Au milieu, leur mère, à genoux, le buste ployé en deux. Nous voulûmes la relever. Vision horrible ! La tête était presque entièrement détachée du tronc, oui, coupée nettement et proprement, comme si la chose avait été faite par un opérateur exercé, sur une table de dissection.

Et tout cela avait eu lieu derrière nous, contre nous, en notre présence ! Et aucun bruit, aucun mouvement, rien ne nous avait avertis du drame terrifiant qu’il était matériellement impossible que nous n’eussions pas vu, impossible que nous n’eussions pas entendu. Et pourtant…

Vraiment, l’on aurait dit — ce fut l’expression dont se servit par la suite mon ami — on aurait dit la mise en scène adroitement préparée d’un prestidigitateur : tout s’effectue derrière le rideau et à proximité du public, et quand le rideau se relève, on constate des disparitions, des changements, la délivrance de telle personne enfermée dans une armoire, l’emprisonnement de telle autre. C’était à la fois sinistre et absurde, macabre et presque risible, œuvre de quelque fou furieux, à laquelle on eût pu croire que les victimes s’étaient prêtées de bonne grâce, en souriant, et comme on s’offre à faire partie d’un tableau vivant destiné à charmer ou à terrifier les spectateurs.

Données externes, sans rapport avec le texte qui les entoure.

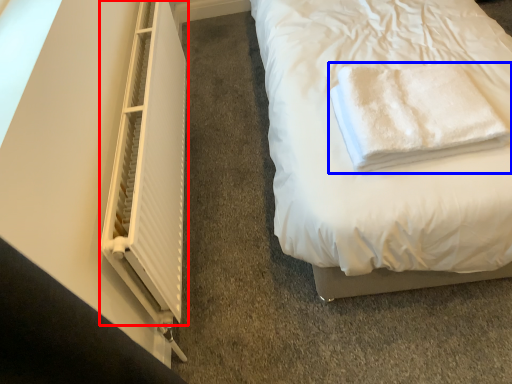 Question: Which point is closer to the camera, window (highlighted by a red box) or towel (highlighted by a blue box)?

Choices:
 (A) window
 (B) towel

Answer: (A) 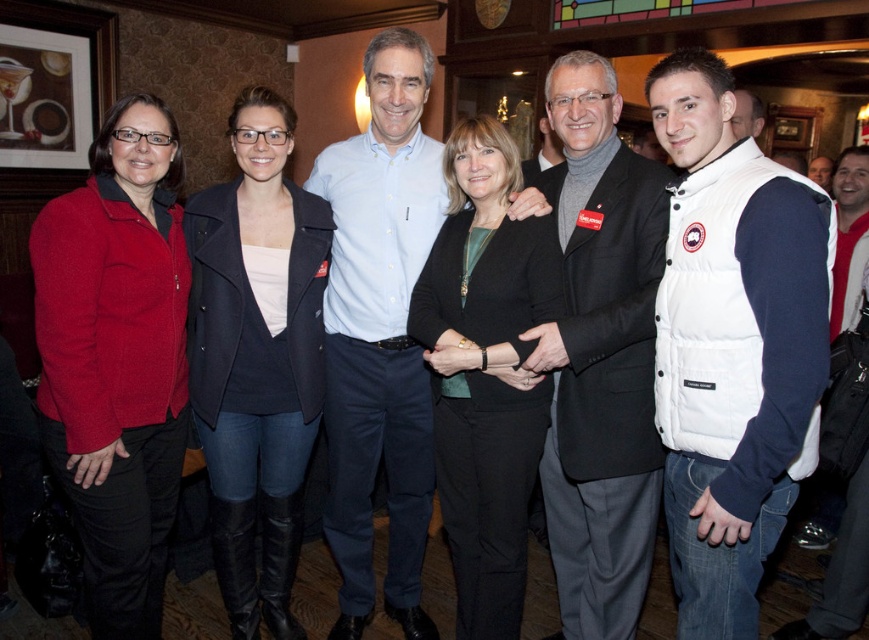 Question: Which of the following is the closest to the observer?

Choices:
 (A) (808, 376)
 (B) (275, 465)

Answer: (A)

Question: Which point appears farthest from the camera in this image?

Choices:
 (A) (130, 243)
 (B) (818, 392)
 (C) (568, 385)

Answer: (C)

Question: Is white down vest at center thinner than light blue button-down shirt at center?

Choices:
 (A) yes
 (B) no

Answer: (A)

Question: Which of these objects is positioned closest to the matte black jacket at center?

Choices:
 (A) black matte blazer at center
 (B) white down vest at center
 (C) light blue button-down shirt at center
 (D) dark gray wool suit at center

Answer: (C)

Question: Does matte black jacket at center have a larger size compared to black matte blazer at center?

Choices:
 (A) yes
 (B) no

Answer: (A)

Question: Can you confirm if matte red jacket at left is bigger than dark gray wool suit at center?

Choices:
 (A) no
 (B) yes

Answer: (A) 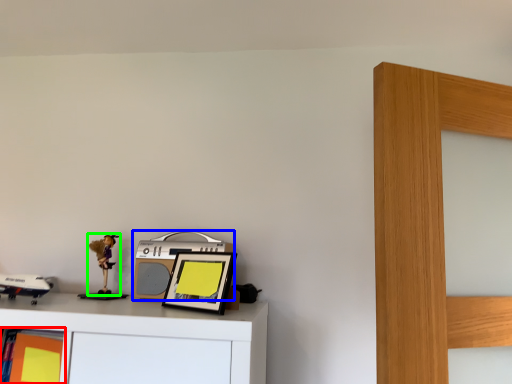 Question: Which object is the farthest from shelf (highlighted by a red box)? Choose among these: stereo (highlighted by a blue box) or toy (highlighted by a green box).

Choices:
 (A) stereo
 (B) toy

Answer: (A) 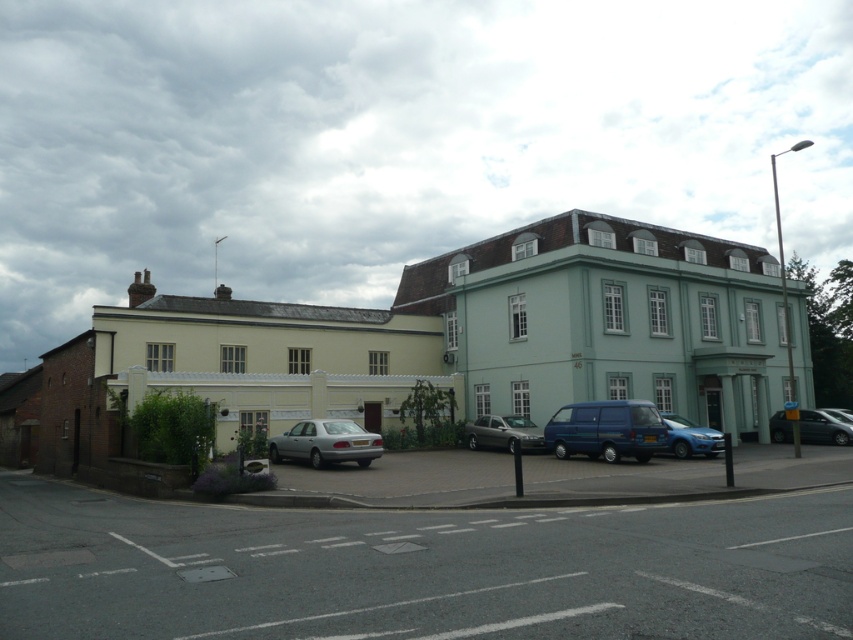 Question: Which is nearer to the metallic silver car at lower right?

Choices:
 (A) blue metallic van at center
 (B) satin silver sedan at center
 (C) satin silver sedan at lower left

Answer: (A)

Question: Can you confirm if gray asphalt parking lot at lower left is thinner than blue metallic van at center?

Choices:
 (A) yes
 (B) no

Answer: (B)

Question: Is blue metallic van at center bigger than satin silver sedan at lower left?

Choices:
 (A) no
 (B) yes

Answer: (B)

Question: Based on their relative distances, which object is nearer to the blue metallic van at center?

Choices:
 (A) gray asphalt parking lot at lower left
 (B) satin silver sedan at center
 (C) metallic blue hatchback at lower right

Answer: (C)

Question: Which object is closer to the camera taking this photo?

Choices:
 (A) metallic blue hatchback at lower right
 (B) gray asphalt parking lot at lower left

Answer: (B)

Question: Does gray asphalt parking lot at lower left appear over satin silver sedan at center?

Choices:
 (A) no
 (B) yes

Answer: (B) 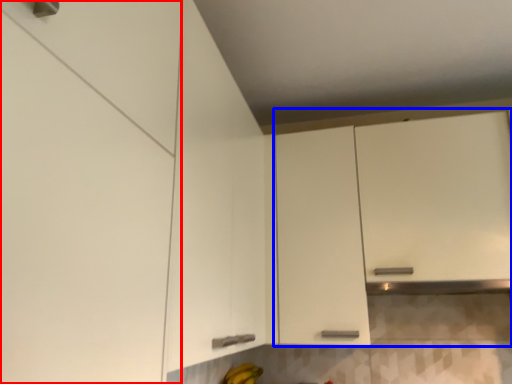 Question: Which object appears farthest to the camera in this image, cabinetry (highlighted by a red box) or cabinetry (highlighted by a blue box)?

Choices:
 (A) cabinetry
 (B) cabinetry

Answer: (B) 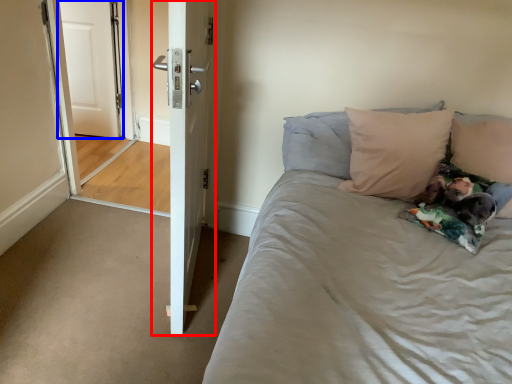 Question: Which point is further to the camera, door (highlighted by a red box) or door (highlighted by a blue box)?

Choices:
 (A) door
 (B) door

Answer: (B) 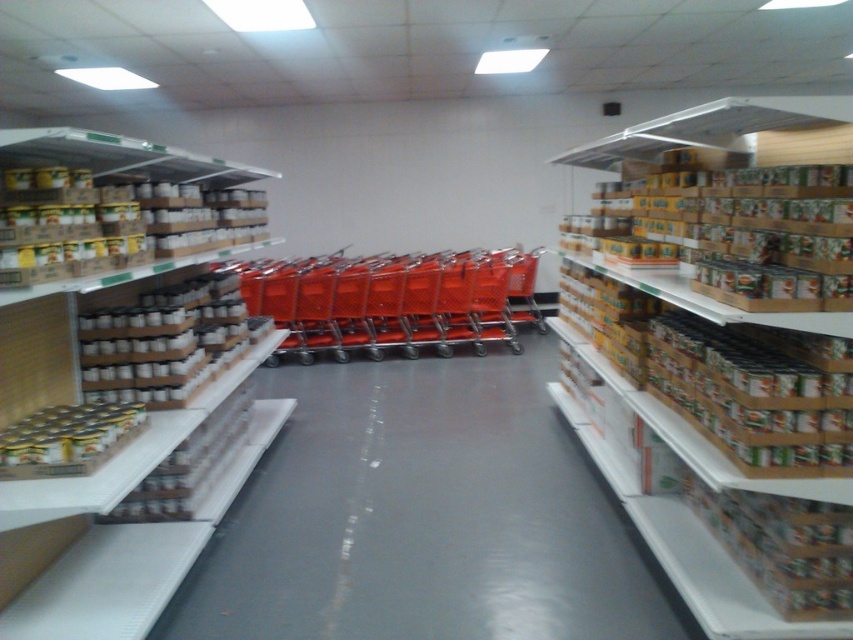 Is matte cardboard boxes at left in front of metallic orange shopping cart at center?

That is True.

Does point (109, 468) come behind point (439, 269)?

No, it is not.

The image size is (853, 640). In order to click on matte cardboard boxes at left in this screenshot , I will do `click(120, 440)`.

Does brown cardboard boxes at right have a greater height compared to matte cardboard boxes at left?

Indeed, brown cardboard boxes at right has a greater height compared to matte cardboard boxes at left.

Which is in front, point (654, 417) or point (158, 364)?

Point (654, 417) is in front.

The width and height of the screenshot is (853, 640). I want to click on brown cardboard boxes at right, so click(727, 356).

Is white cardboard boxes at left below matte cardboard boxes at left?

Indeed, white cardboard boxes at left is positioned under matte cardboard boxes at left.

Measure the distance between white cardboard boxes at left and camera.

They are 7.64 feet apart.

Where is `white cardboard boxes at left`? white cardboard boxes at left is located at coordinates click(x=422, y=516).

The width and height of the screenshot is (853, 640). What are the coordinates of `white cardboard boxes at left` in the screenshot? It's located at (422, 516). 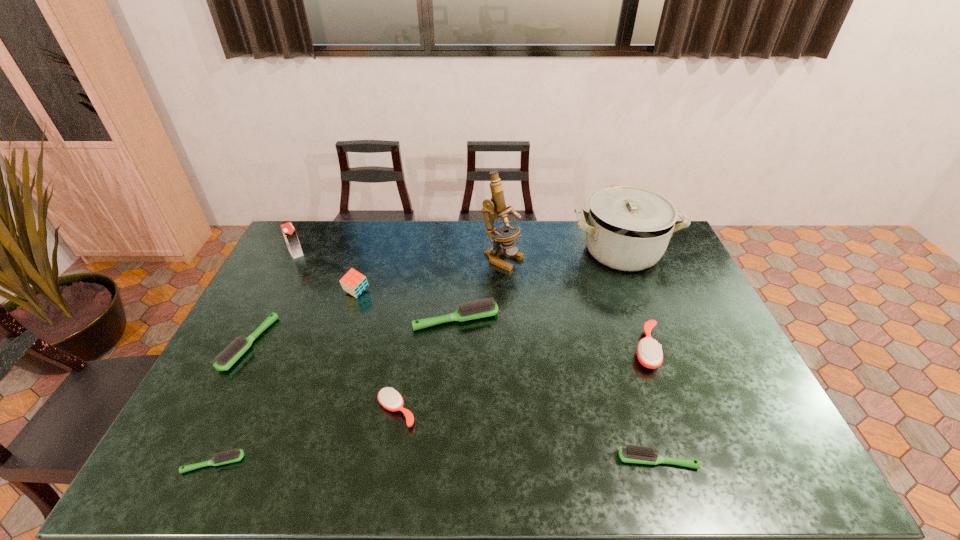 Where is `empty space between the smallest light hairbrush and the second light hairbrush from right to left`? empty space between the smallest light hairbrush and the second light hairbrush from right to left is located at coordinates (335, 391).

Identify the location of vacant space in between the second shortest hairbrush and the right orange hairbrush. (652, 404).

Locate an element on the screen. Image resolution: width=960 pixels, height=540 pixels. free space between the third smallest light hairbrush and the tallest object is located at coordinates (375, 301).

Find the location of a particular element. The image size is (960, 540). vacant region between the bigger orange hairbrush and the saucepan is located at coordinates (635, 300).

Where is `free space that is in between the third tallest object and the cube`? free space that is in between the third tallest object and the cube is located at coordinates (x=326, y=273).

In order to click on unoccupied area between the third tallest object and the bigger orange hairbrush in this screenshot , I will do `click(471, 301)`.

Find the location of a particular element. unoccupied area between the bigger orange hairbrush and the third light hairbrush from left to right is located at coordinates (551, 334).

You are a GUI agent. You are given a task and a screenshot of the screen. Output one action in this format:
    pyautogui.click(x=<x>, y=<y>)
    Task: Click on the vacant area that lies between the third smallest light hairbrush and the microscope
    The width and height of the screenshot is (960, 540).
    Given the screenshot: What is the action you would take?
    pyautogui.click(x=375, y=301)

Find the location of a particular element. This screenshot has width=960, height=540. free space between the saucepan and the eighth shortest object is located at coordinates (459, 252).

What are the coordinates of `empty space that is in between the microscope and the ninth shortest object` in the screenshot? It's located at (563, 255). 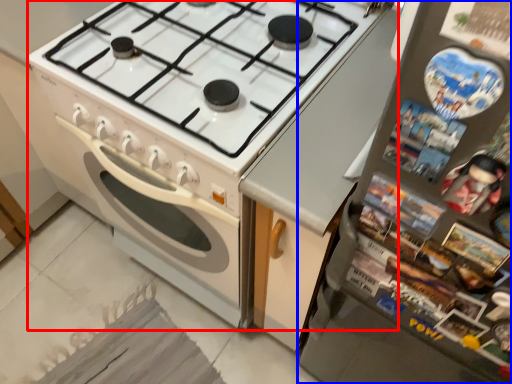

Nous nous regardâmes, épouvantés. Les domestiques, des gens du château arrivaient et poussaient des cris d’effroi. Mon ami murmura :

— Maxime Bermont…

De fait, lui seul, étant donné la vitesse égale de son automobile, aurait pu… Mais non, cela n’était pas admissible. Pour qu’un acte se produise, il faut qu’un certain nombre de circonstances se trouvent réunies qui le rendent réalisable.

Or, l’hypothèse qui nous venait à l’esprit involontairement était si dénuée de toute vraisemblance que nous n’aurions même pas su la formuler.

Et cependant que faisait Maxime ? Où était-il ? Mon ami me dit :

— Vite, repars, mon chauffeur va te conduire. Peut-être trouveras-tu en route quelque indice…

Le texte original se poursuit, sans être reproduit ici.